A bullet proof British diesel engine that sounds, well like a classic British diesel engine, and will pull the car, in billowing clouds of smoke, to 60 in under a minute. A diesel that you can fix with a socket set.
Are you with me Tratter boys and girls?
Ya need a good crisp (if rather sloppy) gearbox with a selection of forward and reverse gears.
Ya need a car that can be driven around town and is perfect for the job - not just cos you can scare grannies in your Tratter.
Admit it Tratter people, it is just grannies you scare - not much to be proud about really is it!
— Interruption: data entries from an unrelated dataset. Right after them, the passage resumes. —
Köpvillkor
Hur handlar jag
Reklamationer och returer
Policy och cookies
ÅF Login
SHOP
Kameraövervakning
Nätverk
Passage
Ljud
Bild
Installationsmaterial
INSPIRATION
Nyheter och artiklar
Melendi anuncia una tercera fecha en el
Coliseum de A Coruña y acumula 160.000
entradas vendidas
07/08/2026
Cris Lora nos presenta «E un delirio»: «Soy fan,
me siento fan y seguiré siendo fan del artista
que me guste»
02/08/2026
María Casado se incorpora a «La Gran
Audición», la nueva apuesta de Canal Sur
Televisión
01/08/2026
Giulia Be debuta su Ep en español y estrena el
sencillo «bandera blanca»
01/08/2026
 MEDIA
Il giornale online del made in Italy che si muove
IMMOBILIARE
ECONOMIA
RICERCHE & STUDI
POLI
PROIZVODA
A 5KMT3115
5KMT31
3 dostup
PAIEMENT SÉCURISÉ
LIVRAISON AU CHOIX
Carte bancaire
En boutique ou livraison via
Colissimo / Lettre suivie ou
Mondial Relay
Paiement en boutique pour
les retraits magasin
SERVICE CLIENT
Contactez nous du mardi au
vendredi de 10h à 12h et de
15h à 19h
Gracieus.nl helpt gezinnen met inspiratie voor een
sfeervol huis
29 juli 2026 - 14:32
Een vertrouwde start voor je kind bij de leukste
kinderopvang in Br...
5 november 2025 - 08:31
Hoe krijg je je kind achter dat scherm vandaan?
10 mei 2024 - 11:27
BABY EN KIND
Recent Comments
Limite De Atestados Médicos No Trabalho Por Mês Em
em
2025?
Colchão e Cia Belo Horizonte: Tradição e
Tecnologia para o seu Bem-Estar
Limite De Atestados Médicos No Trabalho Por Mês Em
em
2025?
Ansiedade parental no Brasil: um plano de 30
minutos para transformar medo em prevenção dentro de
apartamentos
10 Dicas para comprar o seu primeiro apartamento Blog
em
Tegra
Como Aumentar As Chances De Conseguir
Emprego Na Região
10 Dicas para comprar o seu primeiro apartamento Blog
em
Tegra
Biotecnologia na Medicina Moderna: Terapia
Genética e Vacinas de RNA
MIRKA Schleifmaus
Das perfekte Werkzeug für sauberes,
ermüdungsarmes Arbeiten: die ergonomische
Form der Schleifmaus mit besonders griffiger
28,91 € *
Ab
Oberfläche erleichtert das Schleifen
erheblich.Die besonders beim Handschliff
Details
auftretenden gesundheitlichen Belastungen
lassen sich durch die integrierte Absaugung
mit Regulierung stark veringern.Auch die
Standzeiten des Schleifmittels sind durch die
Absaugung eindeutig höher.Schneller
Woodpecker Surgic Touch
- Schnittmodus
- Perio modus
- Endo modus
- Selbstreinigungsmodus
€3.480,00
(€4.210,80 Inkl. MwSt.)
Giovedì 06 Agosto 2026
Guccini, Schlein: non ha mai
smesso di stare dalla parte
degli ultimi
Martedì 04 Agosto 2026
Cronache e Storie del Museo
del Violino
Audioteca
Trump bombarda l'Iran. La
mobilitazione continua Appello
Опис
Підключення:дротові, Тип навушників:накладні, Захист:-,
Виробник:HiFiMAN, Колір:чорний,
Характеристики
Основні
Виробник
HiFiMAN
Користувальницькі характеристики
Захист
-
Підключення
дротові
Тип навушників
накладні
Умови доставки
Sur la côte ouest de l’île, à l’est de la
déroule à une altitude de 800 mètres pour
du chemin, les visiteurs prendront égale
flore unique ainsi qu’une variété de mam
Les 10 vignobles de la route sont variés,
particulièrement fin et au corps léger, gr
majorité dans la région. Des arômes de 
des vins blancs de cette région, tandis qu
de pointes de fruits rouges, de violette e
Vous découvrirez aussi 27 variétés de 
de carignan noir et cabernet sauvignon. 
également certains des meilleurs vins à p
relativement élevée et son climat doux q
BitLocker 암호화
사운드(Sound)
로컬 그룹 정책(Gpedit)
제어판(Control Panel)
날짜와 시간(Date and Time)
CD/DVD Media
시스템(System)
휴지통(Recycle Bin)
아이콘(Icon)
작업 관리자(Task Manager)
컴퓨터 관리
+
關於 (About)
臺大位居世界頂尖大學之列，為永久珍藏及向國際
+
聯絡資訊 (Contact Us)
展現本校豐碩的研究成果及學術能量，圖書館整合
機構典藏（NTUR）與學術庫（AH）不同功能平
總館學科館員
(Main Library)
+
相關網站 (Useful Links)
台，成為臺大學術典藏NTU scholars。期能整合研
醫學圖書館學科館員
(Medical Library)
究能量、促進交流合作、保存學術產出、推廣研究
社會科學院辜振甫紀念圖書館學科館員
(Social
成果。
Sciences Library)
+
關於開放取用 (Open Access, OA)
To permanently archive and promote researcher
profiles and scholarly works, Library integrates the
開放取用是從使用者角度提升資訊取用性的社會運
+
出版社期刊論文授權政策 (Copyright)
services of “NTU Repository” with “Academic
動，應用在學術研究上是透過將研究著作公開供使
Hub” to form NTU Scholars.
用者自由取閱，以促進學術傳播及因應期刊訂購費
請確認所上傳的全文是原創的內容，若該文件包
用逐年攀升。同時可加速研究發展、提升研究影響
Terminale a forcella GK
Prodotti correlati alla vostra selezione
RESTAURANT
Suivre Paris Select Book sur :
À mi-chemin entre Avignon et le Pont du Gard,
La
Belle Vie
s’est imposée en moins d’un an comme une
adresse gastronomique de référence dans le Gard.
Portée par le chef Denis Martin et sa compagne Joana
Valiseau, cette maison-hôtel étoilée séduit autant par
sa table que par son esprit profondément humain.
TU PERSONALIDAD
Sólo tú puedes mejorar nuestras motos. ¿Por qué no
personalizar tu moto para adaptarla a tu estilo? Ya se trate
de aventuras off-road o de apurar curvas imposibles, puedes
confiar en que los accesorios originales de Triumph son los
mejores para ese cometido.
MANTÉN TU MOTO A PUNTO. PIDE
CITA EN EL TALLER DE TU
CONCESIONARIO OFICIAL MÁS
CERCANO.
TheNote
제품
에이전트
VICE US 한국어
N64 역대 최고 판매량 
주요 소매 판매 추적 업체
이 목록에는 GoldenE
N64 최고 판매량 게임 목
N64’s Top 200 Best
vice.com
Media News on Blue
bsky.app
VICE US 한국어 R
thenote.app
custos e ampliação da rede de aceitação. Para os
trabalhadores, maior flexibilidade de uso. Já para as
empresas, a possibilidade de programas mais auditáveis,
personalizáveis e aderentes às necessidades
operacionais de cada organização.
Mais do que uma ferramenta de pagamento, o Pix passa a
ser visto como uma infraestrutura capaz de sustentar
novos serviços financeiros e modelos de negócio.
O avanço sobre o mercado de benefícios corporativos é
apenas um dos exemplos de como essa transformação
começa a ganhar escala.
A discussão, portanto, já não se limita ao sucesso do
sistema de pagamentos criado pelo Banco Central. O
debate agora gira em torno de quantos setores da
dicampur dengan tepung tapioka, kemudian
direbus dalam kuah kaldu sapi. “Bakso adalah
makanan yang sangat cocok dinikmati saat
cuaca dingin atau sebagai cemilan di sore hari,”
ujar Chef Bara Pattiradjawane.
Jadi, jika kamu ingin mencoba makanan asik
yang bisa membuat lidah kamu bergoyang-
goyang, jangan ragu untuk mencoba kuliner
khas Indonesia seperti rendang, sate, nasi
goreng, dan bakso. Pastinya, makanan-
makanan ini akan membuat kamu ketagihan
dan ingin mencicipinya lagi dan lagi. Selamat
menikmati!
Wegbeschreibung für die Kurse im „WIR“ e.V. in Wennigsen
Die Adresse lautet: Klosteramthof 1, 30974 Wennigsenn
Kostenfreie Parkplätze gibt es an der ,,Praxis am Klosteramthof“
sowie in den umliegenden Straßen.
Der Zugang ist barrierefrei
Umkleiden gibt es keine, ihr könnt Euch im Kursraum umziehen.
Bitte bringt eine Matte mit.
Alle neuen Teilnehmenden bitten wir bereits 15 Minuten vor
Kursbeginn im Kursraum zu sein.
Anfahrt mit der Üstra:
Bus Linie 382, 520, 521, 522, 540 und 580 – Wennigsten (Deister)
Ya need a car that can go almost anywhere without having to pull and fooking heave on leavers - and when you've lost drive to a couple of wheels - will still go down the river bed with the dashboard Blackpool illuminations helping the way!
Ya need a car with characta - where the carpets get wet when it rains, where the lights sometimes work - sometimes don't, where the brakes sieze after you've launched the boat - but will tow much more than you're supposed to wiv it.
Its sounding like you're type of car ain't it?
Ya need a car wiv suitable mod-cons like a sunroof - that you don't use it cos its very likely to break, and a stereo radio and (auto reversing!!!) casette player with a dash display - that doesn't display.
Yes, for Tratter drivers to really appreciate Freelanders, you need to get yourselves down to Christchurch NZ and have a drive of my L Series Freelander. If you're still not convinced, there's plenty of sheep for you down here.